WHAT TO WORK ON — Give the number of lines below that hold "Passcode", and only that.

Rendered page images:
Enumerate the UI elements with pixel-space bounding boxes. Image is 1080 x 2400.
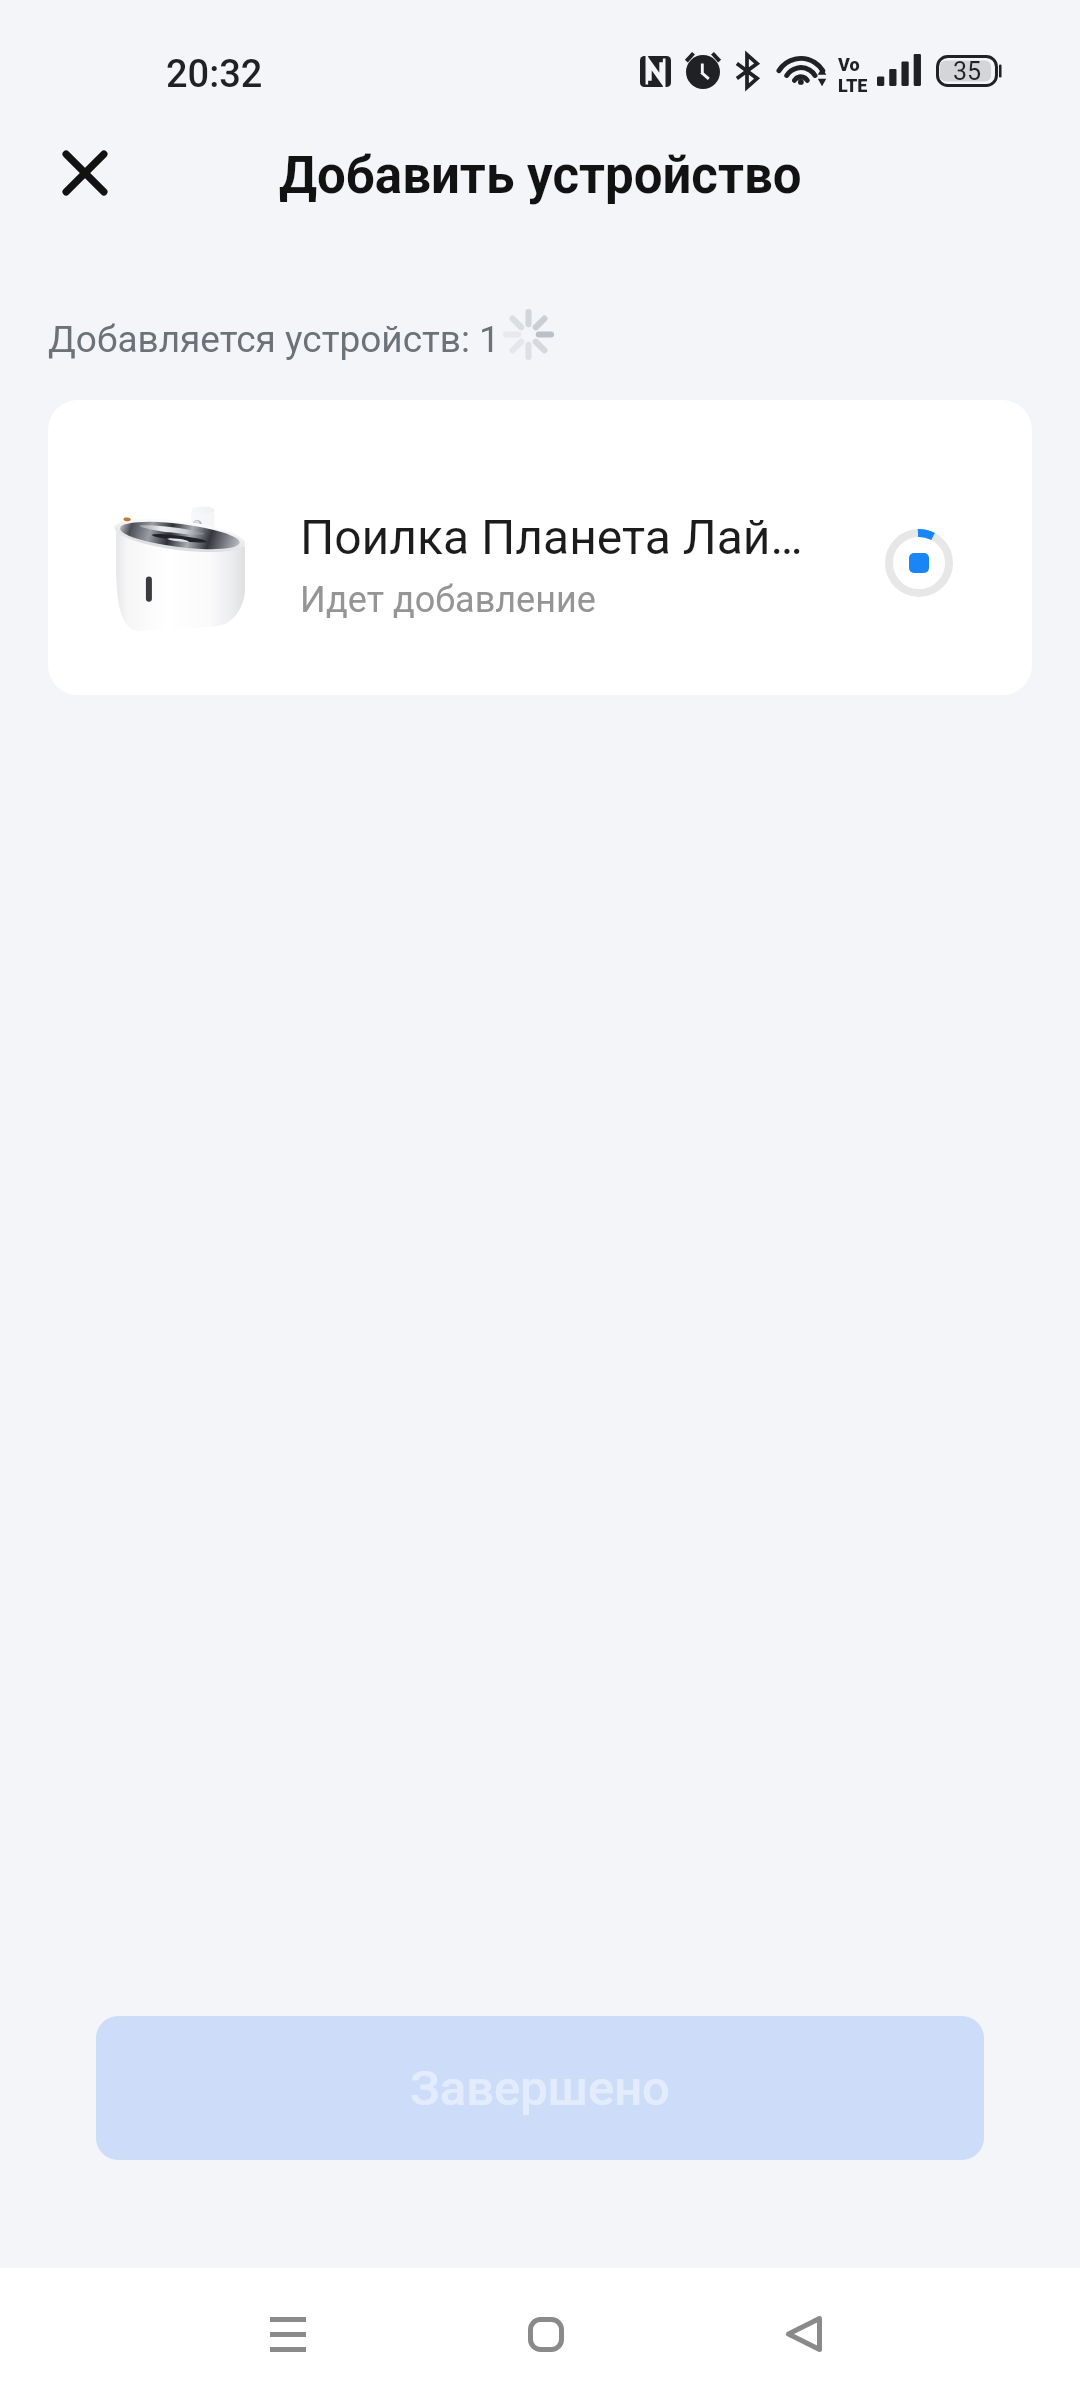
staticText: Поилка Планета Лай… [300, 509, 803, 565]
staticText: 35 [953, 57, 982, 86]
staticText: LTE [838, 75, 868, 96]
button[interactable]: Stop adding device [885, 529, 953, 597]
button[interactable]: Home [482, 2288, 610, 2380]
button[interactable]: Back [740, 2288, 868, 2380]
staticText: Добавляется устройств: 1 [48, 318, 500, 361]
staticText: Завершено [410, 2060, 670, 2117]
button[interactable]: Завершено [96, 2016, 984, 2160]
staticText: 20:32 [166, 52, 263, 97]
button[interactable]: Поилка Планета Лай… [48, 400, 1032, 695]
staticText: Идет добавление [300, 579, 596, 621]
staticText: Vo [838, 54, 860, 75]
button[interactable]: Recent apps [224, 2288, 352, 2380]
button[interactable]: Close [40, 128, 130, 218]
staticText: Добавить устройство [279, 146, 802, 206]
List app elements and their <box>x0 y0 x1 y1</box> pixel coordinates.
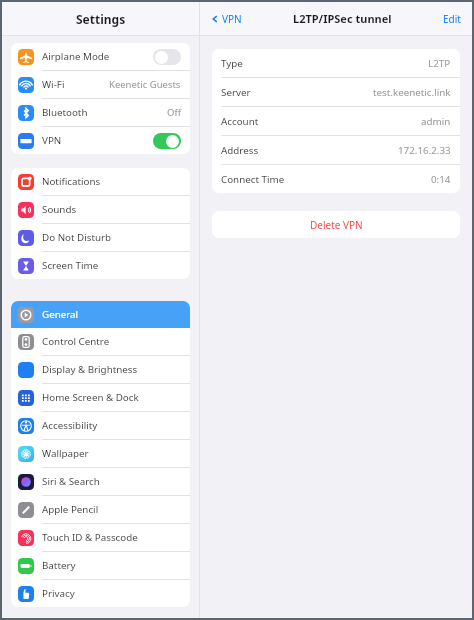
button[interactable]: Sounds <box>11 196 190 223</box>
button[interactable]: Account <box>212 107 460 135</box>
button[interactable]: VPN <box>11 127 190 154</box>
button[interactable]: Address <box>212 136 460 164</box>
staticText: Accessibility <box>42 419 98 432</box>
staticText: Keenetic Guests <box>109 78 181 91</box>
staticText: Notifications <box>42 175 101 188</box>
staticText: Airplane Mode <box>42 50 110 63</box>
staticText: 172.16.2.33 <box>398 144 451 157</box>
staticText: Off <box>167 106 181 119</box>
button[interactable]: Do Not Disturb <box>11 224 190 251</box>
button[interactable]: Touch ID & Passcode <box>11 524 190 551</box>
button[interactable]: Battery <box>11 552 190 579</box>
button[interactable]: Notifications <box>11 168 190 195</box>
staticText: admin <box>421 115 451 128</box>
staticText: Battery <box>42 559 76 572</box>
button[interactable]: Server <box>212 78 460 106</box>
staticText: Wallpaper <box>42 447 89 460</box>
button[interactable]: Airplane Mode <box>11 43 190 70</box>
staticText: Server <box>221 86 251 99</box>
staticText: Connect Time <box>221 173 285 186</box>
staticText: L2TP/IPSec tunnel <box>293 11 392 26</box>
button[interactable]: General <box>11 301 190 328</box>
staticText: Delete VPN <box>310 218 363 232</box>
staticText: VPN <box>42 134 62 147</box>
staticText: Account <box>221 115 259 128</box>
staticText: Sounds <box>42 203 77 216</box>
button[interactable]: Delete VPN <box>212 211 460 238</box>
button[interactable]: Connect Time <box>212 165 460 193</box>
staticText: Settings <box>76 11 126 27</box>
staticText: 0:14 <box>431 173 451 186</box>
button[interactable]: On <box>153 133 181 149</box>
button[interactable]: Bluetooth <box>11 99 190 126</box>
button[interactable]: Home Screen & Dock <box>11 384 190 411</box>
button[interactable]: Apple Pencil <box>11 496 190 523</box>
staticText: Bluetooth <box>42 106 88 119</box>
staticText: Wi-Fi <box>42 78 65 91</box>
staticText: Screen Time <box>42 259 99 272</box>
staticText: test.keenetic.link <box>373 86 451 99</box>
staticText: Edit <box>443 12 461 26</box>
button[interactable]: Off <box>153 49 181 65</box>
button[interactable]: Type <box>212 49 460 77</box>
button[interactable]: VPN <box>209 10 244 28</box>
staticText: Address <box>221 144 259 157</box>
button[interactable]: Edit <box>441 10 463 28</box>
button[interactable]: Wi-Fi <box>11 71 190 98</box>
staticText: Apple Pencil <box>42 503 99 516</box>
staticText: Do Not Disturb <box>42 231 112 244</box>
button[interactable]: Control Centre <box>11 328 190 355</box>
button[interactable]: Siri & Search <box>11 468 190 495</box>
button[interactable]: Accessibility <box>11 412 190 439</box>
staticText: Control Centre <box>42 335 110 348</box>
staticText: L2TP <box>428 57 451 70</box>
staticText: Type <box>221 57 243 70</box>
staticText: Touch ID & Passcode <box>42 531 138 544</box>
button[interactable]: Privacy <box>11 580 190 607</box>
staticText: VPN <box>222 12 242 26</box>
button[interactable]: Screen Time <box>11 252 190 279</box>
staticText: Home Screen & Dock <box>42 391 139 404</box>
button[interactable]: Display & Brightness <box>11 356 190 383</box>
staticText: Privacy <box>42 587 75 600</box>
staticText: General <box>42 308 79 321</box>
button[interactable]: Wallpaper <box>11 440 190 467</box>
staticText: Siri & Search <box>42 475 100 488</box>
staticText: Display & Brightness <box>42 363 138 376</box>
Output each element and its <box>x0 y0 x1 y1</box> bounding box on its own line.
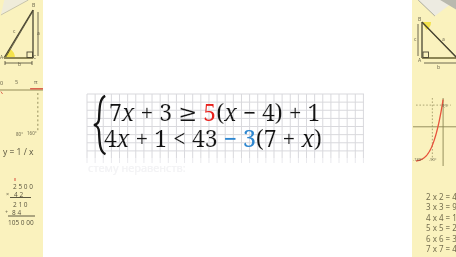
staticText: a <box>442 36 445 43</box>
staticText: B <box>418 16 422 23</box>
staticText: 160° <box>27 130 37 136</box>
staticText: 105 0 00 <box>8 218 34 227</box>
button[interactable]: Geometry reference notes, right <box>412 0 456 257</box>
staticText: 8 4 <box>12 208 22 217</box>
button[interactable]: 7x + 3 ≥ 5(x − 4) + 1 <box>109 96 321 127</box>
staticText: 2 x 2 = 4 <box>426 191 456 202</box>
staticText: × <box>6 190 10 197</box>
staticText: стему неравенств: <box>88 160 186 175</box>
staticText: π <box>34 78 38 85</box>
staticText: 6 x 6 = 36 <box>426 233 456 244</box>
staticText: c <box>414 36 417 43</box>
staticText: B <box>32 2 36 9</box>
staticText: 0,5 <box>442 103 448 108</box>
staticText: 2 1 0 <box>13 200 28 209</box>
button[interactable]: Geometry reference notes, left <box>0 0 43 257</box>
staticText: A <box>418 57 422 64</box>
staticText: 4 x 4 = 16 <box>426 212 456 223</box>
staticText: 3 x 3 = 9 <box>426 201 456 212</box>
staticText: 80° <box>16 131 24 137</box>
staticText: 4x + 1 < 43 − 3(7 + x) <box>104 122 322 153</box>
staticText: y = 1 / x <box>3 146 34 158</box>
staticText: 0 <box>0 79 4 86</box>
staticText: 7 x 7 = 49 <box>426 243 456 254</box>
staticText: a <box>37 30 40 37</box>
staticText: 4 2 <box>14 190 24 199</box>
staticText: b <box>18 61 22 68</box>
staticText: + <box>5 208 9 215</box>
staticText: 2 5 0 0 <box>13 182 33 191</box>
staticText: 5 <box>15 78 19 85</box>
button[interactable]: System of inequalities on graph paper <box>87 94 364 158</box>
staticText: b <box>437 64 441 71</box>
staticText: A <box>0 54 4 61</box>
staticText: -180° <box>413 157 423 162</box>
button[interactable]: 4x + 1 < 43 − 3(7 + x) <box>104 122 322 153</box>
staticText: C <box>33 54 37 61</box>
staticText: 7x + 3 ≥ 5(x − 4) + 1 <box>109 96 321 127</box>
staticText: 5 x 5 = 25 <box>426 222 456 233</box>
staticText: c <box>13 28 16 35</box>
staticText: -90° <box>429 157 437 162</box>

TASK SOLUTION — 2